Les traces de cette "invasion biologique" sont décelables aujourd'hui encore dans les régions des anciennes colonies des quatre empires européens considérés: portugais, espagnol, hollandais et britannique, selon l'étude parue cette semaine dans Nature Ecology and Evolution.
"Toutes les régions concernées avaient des compositions florales plus homogènes que celles d'autres régions qui n'appartenaient pas un empire colonial, mais se situaient dans la même zone", a expliqué à l'AFP Guillaume Latombe, maître de conférences en biologie des changements environnementaux à l'Université d’Edimbourg, un des principaux auteurs.
Les chercheurs menés par Bernd Lenzner, du département de botanique et recherche sur la biodiversité à l'Université de Vienne, ont constitué une base de données de près de 1.200 régions dans le monde, dont près de 800 situées dans d'anciens empires.
Ils l'ont ensuite croisée avec la base de données GloNAF, qui recense jusqu'à ce jour plus de 13.000 plantes étrangères naturalisées dans différentes régions du monde.
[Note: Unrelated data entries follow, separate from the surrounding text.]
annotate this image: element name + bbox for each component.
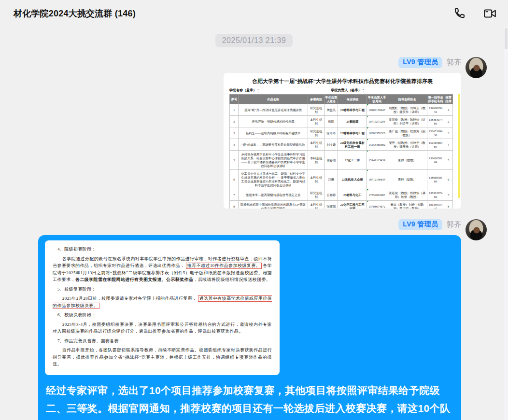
table-cell: 18206376328 — [367, 127, 387, 139]
table-cell: 18712196634 — [367, 170, 387, 189]
doc-text-segment: 2025年2月28日前，校团委邀请专家对各学院上报的作品进行复审， — [62, 296, 197, 301]
table-cell: 阳极氧化铝膜中限域传质通道的构建及在Li+高效分离中的应用研究 — [239, 201, 308, 209]
leader-label: 学院负责人（签字）： — [331, 88, 455, 93]
table-cell: 4 — [230, 139, 239, 151]
doc-text-segment: ，后续请将院级组织情况报送校团委。 — [193, 277, 270, 282]
sheet-labels: 学院名称（盖章）： 学院负责人（签字）： — [229, 87, 455, 93]
scrollbar-thumb[interactable] — [505, 28, 508, 49]
table-cell: 22化学工程与工艺三班 — [338, 201, 367, 209]
table-row: 3新钙念——超细高纯纳米钙制备关键技术研究生组别徐玲玲23材料科学与工程1820… — [230, 127, 453, 139]
table-cell: 2 — [230, 116, 239, 127]
table-cell: 22级无机非金属材料工程一班 — [338, 139, 367, 151]
table-cell: 谢春雨 — [325, 151, 338, 170]
message-bubble[interactable]: 4、院级初赛阶段：各学院通过分配的账号在报名系统内对本学院学生申报的作品进行审核… — [38, 235, 461, 420]
table-cell: 19719271293 — [367, 116, 387, 127]
table-row: 5乡村振兴视角下农村中小学生生活事件和学习适应的关系：社会支持和心理韧性的链式中… — [230, 151, 453, 170]
table-row: 7微观未来—提高聚醚传感电信号稳定之盾研究生组别公丽婷23材料与化工173546… — [230, 189, 453, 201]
table-cell: 微观未来—提高聚醚传感电信号稳定之盾 — [239, 189, 308, 201]
table-cell: 22化工二班 — [338, 151, 367, 170]
message-meta: LV9 管理员 郭齐 — [398, 57, 461, 68]
ranking-table: 序号作品名称参赛类别学生负责人姓名专业班级学生负责人手机号码指导老师姓名第一指导… — [229, 94, 453, 209]
table-cell: 新钙念——超细高纯纳米钙制备关键技术 — [239, 127, 308, 139]
doc-paragraph: 6、校级决赛阶段： — [53, 311, 272, 319]
ranking-table-image[interactable]: 合肥大学第十一届“挑战杯”大学生课外学术科技作品竞赛材化学院推荐排序表 学院名称… — [224, 73, 461, 209]
table-cell: 7 — [444, 189, 453, 201]
table-cell: 黄筱俊（教授）陈静怡（讲师）陈俊（教授） — [387, 189, 427, 201]
table-cell: 唐静（助教） — [387, 170, 427, 189]
table-cell: 23新能源 — [338, 116, 367, 127]
table-cell: 23材料科学与工程 — [338, 104, 367, 116]
doc-paragraph: 4、院级初赛阶段： — [53, 246, 272, 253]
voice-call-button[interactable] — [452, 6, 466, 21]
table-cell: 本科生组别 — [308, 151, 325, 170]
table-cell: 研究生组别 — [308, 127, 325, 139]
avatar[interactable] — [466, 57, 487, 78]
admin-level-badge: LV9 管理员 — [398, 219, 442, 230]
table-cell: 15065369936 — [427, 127, 444, 139]
header-actions — [452, 6, 497, 21]
chat-area: 2025/01/13 21:39 LV9 管理员 郭齐 合肥大学第十一届“挑战杯… — [0, 27, 508, 420]
table-row: 4“锂”想成真——高能量密度长寿命新型锂硫电池本科生组别刘文豪22级无机非金属材… — [230, 139, 453, 151]
table-cell: 5 — [230, 151, 239, 170]
table-cell: 17354603487 — [367, 189, 387, 201]
table-cell: 19966156047 — [367, 104, 387, 116]
message-meta: LV9 管理员 郭齐 — [398, 219, 461, 230]
table-cell: 化工类企业人才需求与化工、能源、材料专业学生就业意愿的差异性分析——基于安徽省六… — [239, 170, 308, 189]
message-row-table: LV9 管理员 郭齐 合肥大学第十一届“挑战杯”大学生课外学术科技作品竞赛材化学… — [0, 57, 508, 209]
ranking-table-body: 1疏海“银”舟—推动绿色无害化海洋防腐涂层研究生组别周益凡23材料科学与工程19… — [230, 104, 453, 209]
table-cell: 22无机非大众班 — [338, 170, 367, 189]
document-image[interactable]: 4、院级初赛阶段：各学院通过分配的账号在报名系统内对本学院学生申报的作品进行审核… — [45, 240, 280, 375]
table-cell: 周益凡 — [325, 104, 338, 116]
video-call-button[interactable] — [483, 6, 497, 21]
school-label: 学院名称（盖章）： — [229, 88, 331, 93]
table-cell: 6 — [230, 170, 239, 189]
table-cell: 本科生组别 — [308, 201, 325, 209]
doc-text-segment: 自作品申报开始，各团队要密切联系指导教师，持续不断完善作品。校团委组织专家对决赛… — [53, 348, 272, 366]
table-header-cell: 参赛类别 — [308, 95, 325, 104]
scrollbar-track[interactable] — [504, 27, 508, 420]
doc-text-segment: 各二级学院需在学院网站进行有关图文报道、公示获奖作品 — [75, 277, 193, 282]
table-row: 6化工类企业人才需求与化工、能源、材料专业学生就业意愿的差异性分析——基于安徽省… — [230, 170, 453, 189]
table-cell: 8 — [230, 201, 239, 209]
table-header-cell: 专业班级 — [338, 95, 367, 104]
table-cell: 汪珊 — [325, 170, 338, 189]
avatar[interactable] — [466, 219, 487, 240]
table-cell: 18133655445 — [427, 201, 444, 209]
doc-text-segment: 7、作品完善及省赛、国赛备赛： — [57, 338, 124, 343]
table-cell: 13836307460 — [427, 116, 444, 127]
sheet-title: 合肥大学第十一届“挑战杯”大学生课外学术科技作品竞赛材化学院推荐排序表 — [229, 77, 455, 85]
table-cell: 7 — [230, 189, 239, 201]
table-row: 8阳极氧化铝膜中限域传质通道的构建及在Li+高效分离中的应用研究本科生组别张耀阳… — [230, 201, 453, 209]
doc-paragraph: 5、校级复赛阶段： — [53, 286, 272, 293]
admin-level-badge: LV9 管理员 — [398, 57, 442, 68]
table-cell: 秦农（教授）刘峥（副教授）高大明（教授） — [387, 201, 427, 209]
table-cell: 8 — [444, 201, 453, 209]
table-header-row: 序号作品名称参赛类别学生负责人姓名专业班级学生负责人手机号码指导老师姓名第一指导… — [230, 95, 453, 104]
doc-paragraph: 7、作品完善及省赛、国赛备赛： — [53, 337, 272, 345]
sender-name: 郭齐 — [447, 58, 461, 67]
table-cell: 本科生组别 — [308, 116, 325, 127]
table-cell: 15256966589 — [427, 139, 444, 151]
table-cell: 15941165439 — [367, 151, 387, 170]
table-cell: 本科生组别 — [308, 170, 325, 189]
sender-name: 郭齐 — [447, 220, 461, 229]
phone-icon — [453, 7, 466, 20]
table-cell: 23材料与化工 — [338, 189, 367, 201]
yellow-stripe — [458, 94, 460, 198]
table-cell: 13966829631 — [427, 104, 444, 116]
table-cell: 疏海“银”舟—推动绿色无害化海洋防腐涂层 — [239, 104, 308, 116]
document-paragraphs: 4、院级初赛阶段：各学院通过分配的账号在报名系统内对本学院学生申报的作品进行审核… — [53, 246, 272, 368]
table-cell: 5 — [444, 151, 453, 170]
table-cell: 13866858169 — [427, 170, 444, 189]
message-row-notice: LV9 管理员 郭齐 4、院级初赛阶段：各学院通过分配的账号在报名系统内对本学院… — [0, 219, 508, 420]
table-header-cell: 学生负责人手机号码 — [367, 95, 387, 104]
doc-paragraph: 2025年3-4月，校团委组织校赛决赛，决赛采用书面评审和公开答辩相结合的方式进… — [53, 321, 272, 335]
video-camera-icon — [483, 7, 497, 20]
table-cell: 研究生组别 — [308, 104, 325, 116]
table-cell: 刘文豪 — [325, 139, 338, 151]
table-cell: 研究生组别 — [308, 189, 325, 201]
table-cell: 唐静（助教） — [387, 151, 427, 170]
table-cell: 柳阳 — [325, 116, 338, 127]
table-cell: 1 — [444, 104, 453, 116]
table-header-cell: 指导老师姓名 — [387, 95, 427, 104]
Et ont calculé un indice de diversité, Zéta, qui mesure la plus ou moins grande similarité dans la composition florale de plusieurs régions.
Les chercheurs en ont conclu que les facteurs les plus importants pour qu'un empire laisse sa trace sur plusieurs territoires étaient sa durée de colonisation et son importance économique ou stratégique.
Terrarium transportable
C'est particulièrement vrai pour les empires espagnol et britannique, mais pour des raisons différentes.
L'Empire espagnol, allant du 15e au 20e siècle, "a duré très longtemps et dans une zone relativement groupée", en Amérique latine, remarque M. Latombe. Une proximité qui a favorisé "énormément d'échanges entre ces régions, et permis d'y répandre des espèces similaires".
L'Empire britannique, qui a démarré plus tard, au 17e siècle, s'étirait autour du globe, mais "à une époque de développement technologique et d'intensification du commerce". La marine à vapeur a ainsi grandement contribué aux échanges d'espèces florales entre colonies, tout comme l'invention par un Britannique du terrarium transportable, la caisse de Ward.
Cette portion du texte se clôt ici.